Unit of Nuclear Medicine, Fondazione Istituto G. Giglio, Cefalù, Palermo, Italy -
Unit of Nuclear Medicine, Fondazione Istituto G. Giglio, Cefalù, Palermo, Italy.
Q J Nucl Med Mol Imaging. 2022 Dec;66(4):352-360. doi: 10.23736/S1824-4785.20.03227-6. Epub 2020 Jun 15.
Radiomic features are increasingly utilized to evaluate tumor heterogeneity in PET imaging but to date its role has not been investigated for Cho-PET in prostate cancer. The potential application of radiomics features analysis using a machine-learning radiomics algorithm was evaluated to select F-Cho PET/CT imaging features to predict disease progression in PCa.
We retrospectively analyzed high-risk PCa patients who underwent restaging F-Cho PET/CT from November 2013 to May 2018. F-Cho PET/CT studies and related structures containing volumetric segmentations were imported in the "CGITA" toolbox to extract imaging features from each lesion. A Machine-learning model has been adapted using NCA for feature selection, while DA was used as a method for feature classification and performance analysis.

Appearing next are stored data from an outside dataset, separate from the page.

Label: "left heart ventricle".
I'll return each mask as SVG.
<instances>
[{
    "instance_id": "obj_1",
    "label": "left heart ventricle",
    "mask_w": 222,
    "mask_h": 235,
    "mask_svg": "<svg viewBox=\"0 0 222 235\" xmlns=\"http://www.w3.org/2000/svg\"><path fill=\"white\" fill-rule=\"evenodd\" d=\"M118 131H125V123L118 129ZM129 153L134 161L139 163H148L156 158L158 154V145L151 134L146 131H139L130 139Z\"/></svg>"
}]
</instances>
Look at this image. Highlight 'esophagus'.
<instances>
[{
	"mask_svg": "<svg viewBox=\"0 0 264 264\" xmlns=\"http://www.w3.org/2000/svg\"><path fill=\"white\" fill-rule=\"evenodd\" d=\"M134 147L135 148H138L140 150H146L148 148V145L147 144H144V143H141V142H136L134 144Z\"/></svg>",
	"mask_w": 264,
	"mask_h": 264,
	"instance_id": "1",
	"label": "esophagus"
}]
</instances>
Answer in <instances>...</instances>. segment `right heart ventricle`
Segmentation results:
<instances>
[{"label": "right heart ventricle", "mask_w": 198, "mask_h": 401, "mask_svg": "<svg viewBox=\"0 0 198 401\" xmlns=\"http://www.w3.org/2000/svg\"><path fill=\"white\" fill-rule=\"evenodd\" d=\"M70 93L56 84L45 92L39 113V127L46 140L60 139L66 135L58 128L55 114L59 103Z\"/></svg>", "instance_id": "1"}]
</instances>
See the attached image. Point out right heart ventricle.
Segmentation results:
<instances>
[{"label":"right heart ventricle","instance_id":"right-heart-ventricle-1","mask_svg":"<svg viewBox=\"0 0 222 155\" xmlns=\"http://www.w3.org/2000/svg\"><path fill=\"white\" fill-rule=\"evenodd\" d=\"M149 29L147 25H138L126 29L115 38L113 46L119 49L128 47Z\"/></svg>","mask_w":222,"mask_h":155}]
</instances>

One hundred and six imaging features were extracted for 46 lesions for a total of 4876 features analyzed. No significant differences between the training and validating sets in terms of age, sex, PSA values, lesion location and size (P>0.05) were demonstrated by the machine-learning model. Thirteen features were able to discriminate FU disease status after NCA selection. Best performance in DA classification was obtained using the combination of the 13 selected features (sensitivity 74%, specificity 58% and accuracy 66%) compared to the use of all features (sensitivity 40%, specificity 52%, and accuracy 51%). Per-site performance of the 13 selected features in DA classification were as follows: T = sensitivity 63%, specificity 83%, accuracy 71%; N = sensitivity 87%, specificity 91% of and accuracy 90%; bone-M = sensitivity 33%, specificity 77% and accuracy 66%.

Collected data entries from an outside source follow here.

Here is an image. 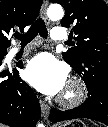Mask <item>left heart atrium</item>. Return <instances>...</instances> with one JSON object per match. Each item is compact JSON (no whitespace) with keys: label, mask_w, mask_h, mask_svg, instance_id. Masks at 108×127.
Listing matches in <instances>:
<instances>
[{"label":"left heart atrium","mask_w":108,"mask_h":127,"mask_svg":"<svg viewBox=\"0 0 108 127\" xmlns=\"http://www.w3.org/2000/svg\"><path fill=\"white\" fill-rule=\"evenodd\" d=\"M25 78L38 91L55 95L66 86L67 69L51 54L41 53L28 62Z\"/></svg>","instance_id":"left-heart-atrium-1"}]
</instances>
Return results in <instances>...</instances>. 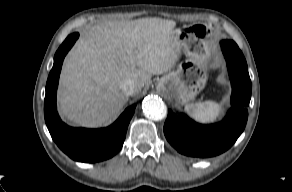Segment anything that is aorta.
Returning <instances> with one entry per match:
<instances>
[{
  "instance_id": "762f6f07",
  "label": "aorta",
  "mask_w": 292,
  "mask_h": 192,
  "mask_svg": "<svg viewBox=\"0 0 292 192\" xmlns=\"http://www.w3.org/2000/svg\"><path fill=\"white\" fill-rule=\"evenodd\" d=\"M144 113L153 120H161L166 115V108L162 99L157 96H148L142 102Z\"/></svg>"
}]
</instances>
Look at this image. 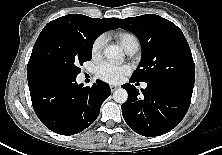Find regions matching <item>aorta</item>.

An artificial intelligence model demonstrated to be feasible and able to select a panel of F-Cho PET/CT features with valuable association with PCa patients' outcome.
放射组学特征越来越多地用于评估 PET 成像中的肿瘤异质性,但迄今为止,其在前列腺癌的 Cho-PET 中的作用尚未得到研究。本研究评估了使用机器学习放射组学算法的放射组学特征分析在选择 F-Cho PET/CT 成像特征以预测前列腺癌疾病进展中的潜在应用。
我们回顾性分析了 2013 年 11 月至 2018 年 5 月接受 F-Cho PET/CT 分期的高危前列腺癌患者。F-Cho PET/CT 研究和包含容积分割的相关结构被导入“CGITA”工具包中,以从每个病变中提取成像特征。使用 NCA 进行特征选择,而使用 DA 进行特征分类和性能分析,适应了一种机器学习模型。
共对 46 个病变提取了 106 个成像特征,共分析了 4876 个特征。通过机器学习模型,在年龄、性别、PSA 值、病变位置和大小方面,训练集和验证集之间没有显著差异(P>0.05)。在 NCA 选择后,13 个特征能够区分 FU 疾病状态。在 DA 分类中,使用 13 个选定特征的组合获得了最佳性能(敏感性 74%,特异性 58%和准确性 66%),而使用所有特征的敏感性为 40%,特异性为 52%,准确性为 51%。在 DA 分类中,13 个选定特征的每个站点性能如下:T = 敏感性 63%,特异性 83%,准确性 71%;N = 敏感性 87%,特异性 91%和准确性 90%;骨-M = 敏感性 33%,特异性 77%和准确性 66%。
人工智能模型被证明是可行的,并能够选择一组与前列腺癌患者预后有价值关联的 F-Cho PET/CT 特征。